# Agility Trials, Day 2



## hotel4dogs (Sep 29, 2008)

Novice Standard Preferred---
Score of 100, 15 seconds under course time, 1st place
Novice Jumpers Preferred---
Score of 90, 3 seconds under course time, 1st place, in the rain and howling wind!
2 ribbons from today, 1 from yesterday
Tito says he just LOVES this agility stuff!
(oh and as a little OT addition, 6 little girls and 2 little boys, born October 29th, says "WAY TO GO DADDY")


----------



## AmberSunrise (Apr 1, 2009)

Yay Tito!!!!!! You must have been something out there  And you kept your bars up - good boy!

Congrats on being a daddy too


----------



## Dallas Gold (Dec 22, 2007)

Wow, Tito's had quite a weekend!!! 

Go Daddy Tito Go!! and bully sticks for all!


----------



## Kmullen (Feb 17, 2010)

So exciting Barb!!! Yay!! I can not wait to get remi back so we can get back in agility!!!! CONGRATS!!


----------



## GoldenSail (Dec 30, 2008)

Congrats! (PS we want puppy pictures)


----------



## fuzzbuzz (Aug 3, 2008)

Tito you are the MAN!! That is one great weekend!


----------



## hotel4dogs (Sep 29, 2008)

I will go visit the puppers when they are between 4-6 weeks old, at which time I promise to bore everyone silly with lots of puppy photos!!! 
I'm told there is 1 red head in the bunch, the others are medium or light.


----------



## Titan1 (Jan 19, 2010)

Congrats on both fronts.. Whoohoo!


----------



## sammydog (Aug 23, 2008)

WOOO HOOOO!!!! What an awesome agility debut weekend!

:You_Rock_

We are so excited for you, hopefully there is lots more agility to come!! :crossfing


----------



## DNL2448 (Feb 13, 2009)

Happy Fathers Day Tito!
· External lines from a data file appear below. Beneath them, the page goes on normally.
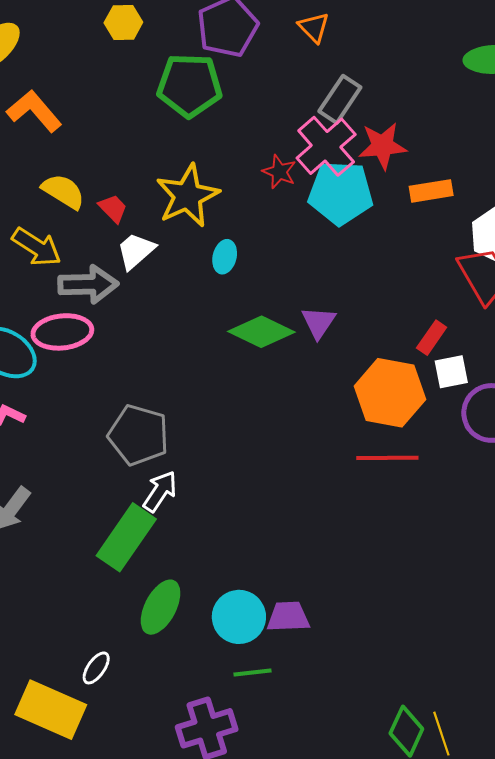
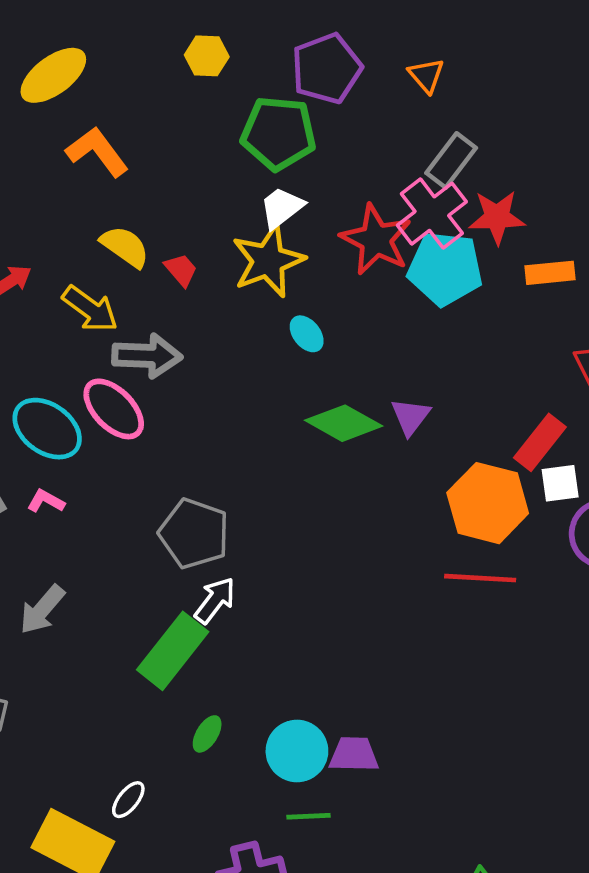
red star: (279, 172) -> (376, 240), size x1.8
white trapezoid: (136, 251) -> (282, 208), moved
cyan ellipse: (225, 257) -> (307, 334), turned -56
pink ellipse: (62, 332) -> (114, 409), turned 48
red rectangle: (432, 338) -> (540, 442), size x1.4
green ellipse: (161, 607) -> (207, 734), size x0.6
What a great way to celebrate! Awesome, awesome boy!!!


----------



## wakemup (Feb 6, 2011)

Congratulations! Can't wait to see baby pics!


----------



## Dallas Gold (Dec 22, 2007)

Barb, are these Tito's first puppies? 

How exciting! We want photos!! Can't wait!


----------



## Tahnee GR (Aug 26, 2006)

Congratulations, Barb and Tito!


----------



## AmbikaGR (Dec 31, 2007)

Congrats to Team Tito!!! Could not be happier for you on either front. :dblthumb2

-----------------------------------------------------------------------
But Oriana wants to add hers

"And I thought I was your BITCH!!! How could you???? " :--sad:


----------



## 2golddogs (Oct 19, 2009)

Congratulations on a fantastic agility debut and the pups!! How exciting on both fronts. Tito is a handsome, awesome dog!


----------



## hotel4dogs (Sep 29, 2008)

Yes, this is his first litter. It's his original breeder, he was bred to a lovely little female with a wonderful temperament. I'm very excited about it!
We're waiting to hear if the *other* litter took. Should know in about a week or 10 days.


----------



## my4goldens (Jan 21, 2009)

hotel4dogs said:


> Yes, this is his first litter. It's his original breeder, he was bred to a lovely little female with a wonderful temperament. I'm very excited about it!
> We're waiting to hear if the *other* litter took. Should know in about a week or 10 days.


Hope it did. My house is becoming too quiet. Libby and Raider seem to really sense this time that things have changed around here. As good and quiet as Rusty was, it appears he had a very strong influence on the other dogs. They have become a lot more needy and clingy. Libby had her bandage changed today, no news yet from the lab results. We go back Thursday for another recheck. He is hoping to know tomorrow about her tests. Keep your fingers crossed. I don't think I am up to anymore bad news.


----------



## Maxs Mom (Mar 22, 2008)

Congratulations to Barb and Tito on both fronts! I can't believe there are baby Tito's on the ground. Man I want to see pictures. Of course... then I would want one. 

Did Tito pass out cigars at the trial on Sunday? Isn't that what dad's do???


----------



## hotel4dogs (Sep 29, 2008)

nope, they pass out Bully Sticks!


----------



## sammydog (Aug 23, 2008)

That is a great idea! I am sure there were some happy pups munching on their bully sticks!


----------



## inge (Sep 20, 2009)

Cngratulations on all accounts! Exciting times!


----------



## Titan1 (Jan 19, 2010)

Okay.. I want to go look at Tito puppies... Barb who was the girl? Is she on K-9?


----------



## hotel4dogs (Sep 29, 2008)

she is, but there's no photo which is too bad because she's a lovely little thing. I suspect she would CH fairly easily if they showed her, which they don't plan to as far as I know. Excellent temperament, a real nice little girl. I was very pleased with this breeding. 

Five generation pedigree: Rosewood Winndy Daise



Titan1 said:


> Okay.. I want to go look at Tito puppies... Barb who was the girl? Is she on K-9?


----------



## Loisiana (Jul 29, 2009)

Congrats Papa Tito!


----------